* [EXERCISE GOAL]:
The lines to copy are those in the listing that hold the word "Тюмень".

┏━━

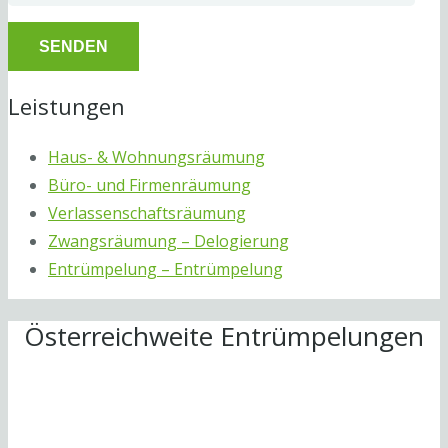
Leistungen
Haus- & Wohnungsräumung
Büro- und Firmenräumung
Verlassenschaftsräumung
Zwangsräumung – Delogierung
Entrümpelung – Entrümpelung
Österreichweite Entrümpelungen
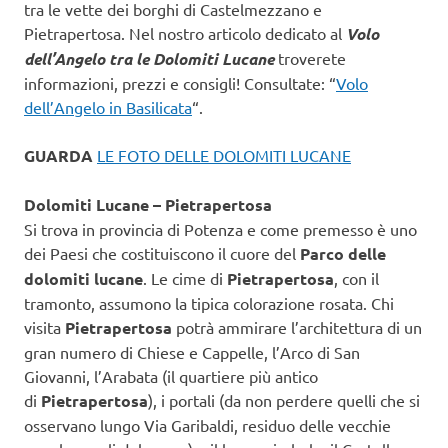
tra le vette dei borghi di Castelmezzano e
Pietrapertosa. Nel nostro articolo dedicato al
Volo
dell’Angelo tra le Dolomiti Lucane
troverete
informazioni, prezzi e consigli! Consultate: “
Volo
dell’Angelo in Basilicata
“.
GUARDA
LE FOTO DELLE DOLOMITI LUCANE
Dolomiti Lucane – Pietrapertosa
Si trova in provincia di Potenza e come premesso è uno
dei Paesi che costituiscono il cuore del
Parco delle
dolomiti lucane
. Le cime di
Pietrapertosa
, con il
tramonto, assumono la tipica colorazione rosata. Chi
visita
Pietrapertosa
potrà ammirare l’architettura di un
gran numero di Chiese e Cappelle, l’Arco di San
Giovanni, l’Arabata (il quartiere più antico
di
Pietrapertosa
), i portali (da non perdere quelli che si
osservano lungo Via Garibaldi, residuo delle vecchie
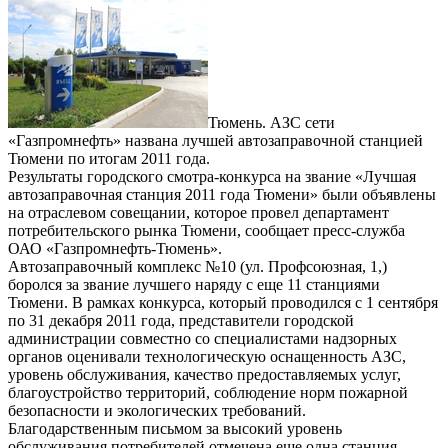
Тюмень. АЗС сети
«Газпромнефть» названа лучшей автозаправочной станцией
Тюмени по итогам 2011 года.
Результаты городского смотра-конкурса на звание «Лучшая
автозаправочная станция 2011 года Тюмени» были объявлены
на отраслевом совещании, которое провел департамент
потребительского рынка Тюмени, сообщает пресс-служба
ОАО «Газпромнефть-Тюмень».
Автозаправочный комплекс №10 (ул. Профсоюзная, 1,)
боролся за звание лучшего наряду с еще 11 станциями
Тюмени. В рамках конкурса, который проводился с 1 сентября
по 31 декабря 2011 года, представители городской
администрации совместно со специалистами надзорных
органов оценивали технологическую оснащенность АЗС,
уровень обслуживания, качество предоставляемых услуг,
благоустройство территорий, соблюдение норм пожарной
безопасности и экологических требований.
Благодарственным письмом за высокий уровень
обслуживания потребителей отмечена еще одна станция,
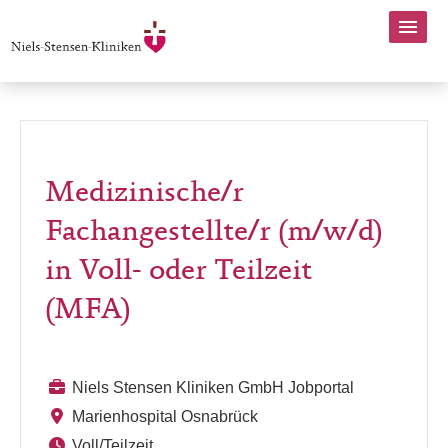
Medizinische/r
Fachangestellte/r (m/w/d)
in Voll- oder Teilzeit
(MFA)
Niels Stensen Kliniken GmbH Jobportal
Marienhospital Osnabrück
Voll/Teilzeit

┗━━
┏━━

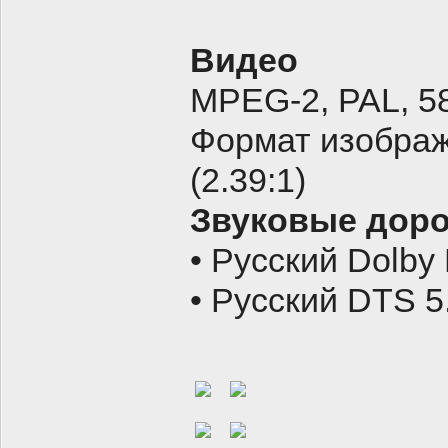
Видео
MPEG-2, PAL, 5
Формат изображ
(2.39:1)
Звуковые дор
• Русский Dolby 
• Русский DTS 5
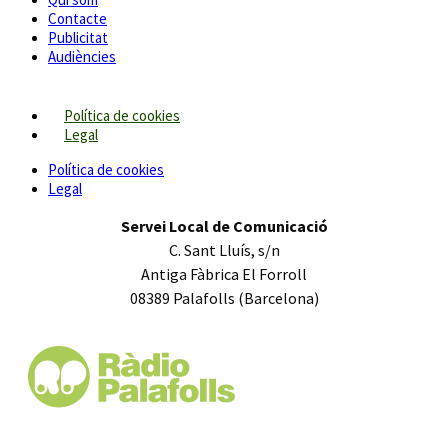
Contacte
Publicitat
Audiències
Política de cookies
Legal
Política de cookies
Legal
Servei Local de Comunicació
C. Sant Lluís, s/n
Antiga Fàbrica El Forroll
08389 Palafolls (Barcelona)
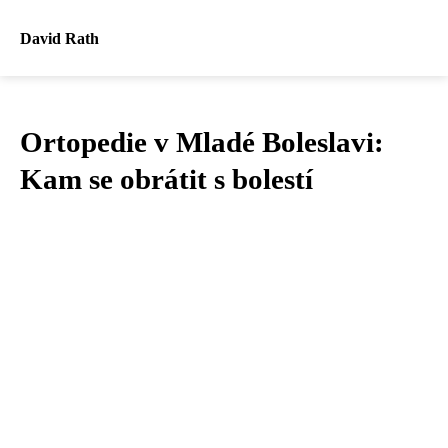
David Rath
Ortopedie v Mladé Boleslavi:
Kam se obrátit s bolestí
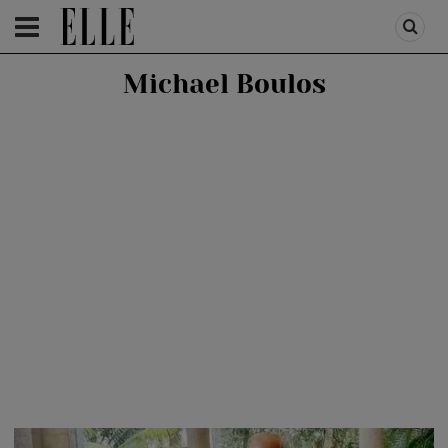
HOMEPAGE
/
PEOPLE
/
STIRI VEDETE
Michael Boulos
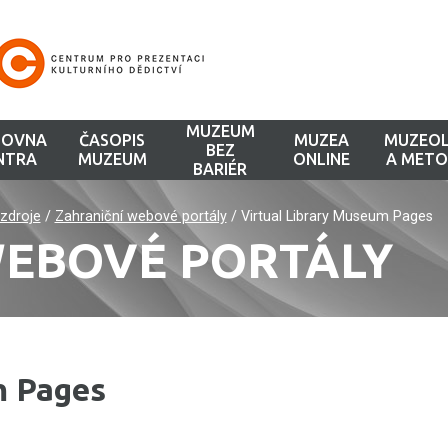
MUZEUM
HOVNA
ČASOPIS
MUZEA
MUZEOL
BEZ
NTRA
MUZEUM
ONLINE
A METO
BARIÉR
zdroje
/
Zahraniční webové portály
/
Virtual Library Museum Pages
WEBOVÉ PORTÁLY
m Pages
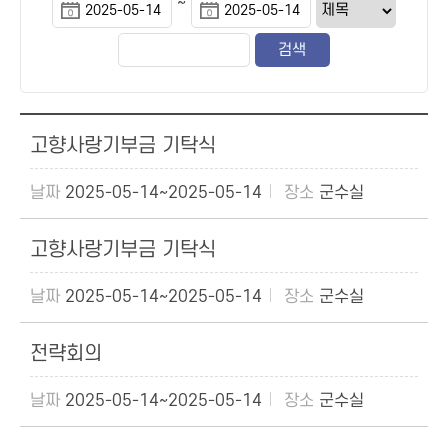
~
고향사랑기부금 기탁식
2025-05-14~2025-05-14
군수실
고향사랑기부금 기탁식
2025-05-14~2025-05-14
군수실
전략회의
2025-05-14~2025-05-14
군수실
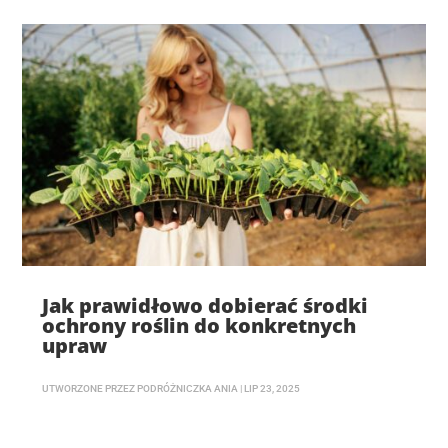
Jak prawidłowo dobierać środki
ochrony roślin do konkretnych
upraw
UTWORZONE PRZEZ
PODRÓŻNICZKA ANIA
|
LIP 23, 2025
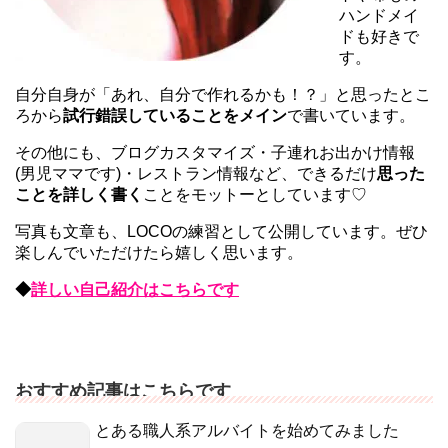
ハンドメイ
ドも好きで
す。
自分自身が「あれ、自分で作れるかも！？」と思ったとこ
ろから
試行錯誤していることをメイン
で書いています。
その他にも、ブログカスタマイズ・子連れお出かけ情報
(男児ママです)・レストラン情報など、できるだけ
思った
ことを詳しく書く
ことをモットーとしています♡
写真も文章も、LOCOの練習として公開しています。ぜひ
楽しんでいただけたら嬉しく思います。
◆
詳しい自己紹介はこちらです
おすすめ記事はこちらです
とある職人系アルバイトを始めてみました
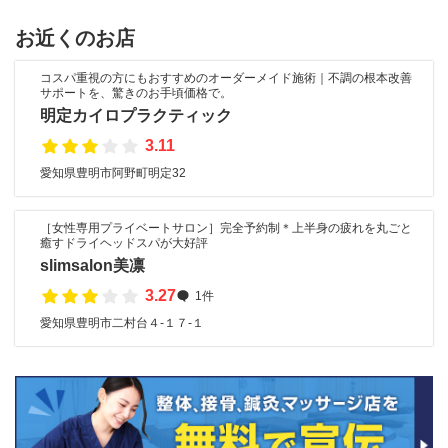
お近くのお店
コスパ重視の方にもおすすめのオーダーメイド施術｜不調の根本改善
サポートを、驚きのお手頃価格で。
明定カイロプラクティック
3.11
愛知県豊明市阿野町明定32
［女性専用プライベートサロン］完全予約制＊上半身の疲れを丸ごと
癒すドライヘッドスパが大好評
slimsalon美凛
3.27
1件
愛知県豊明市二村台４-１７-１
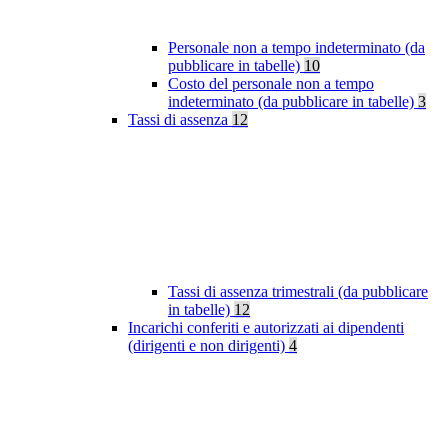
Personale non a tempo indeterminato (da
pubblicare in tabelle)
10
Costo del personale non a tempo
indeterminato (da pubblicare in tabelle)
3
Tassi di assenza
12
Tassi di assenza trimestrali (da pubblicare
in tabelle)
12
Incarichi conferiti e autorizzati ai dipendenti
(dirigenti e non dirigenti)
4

┗━━

* [ANSWER FOR THIS EXERCISE]:
Тюмень. АЗС сети
ОАО «Газпромнефть-Тюмень».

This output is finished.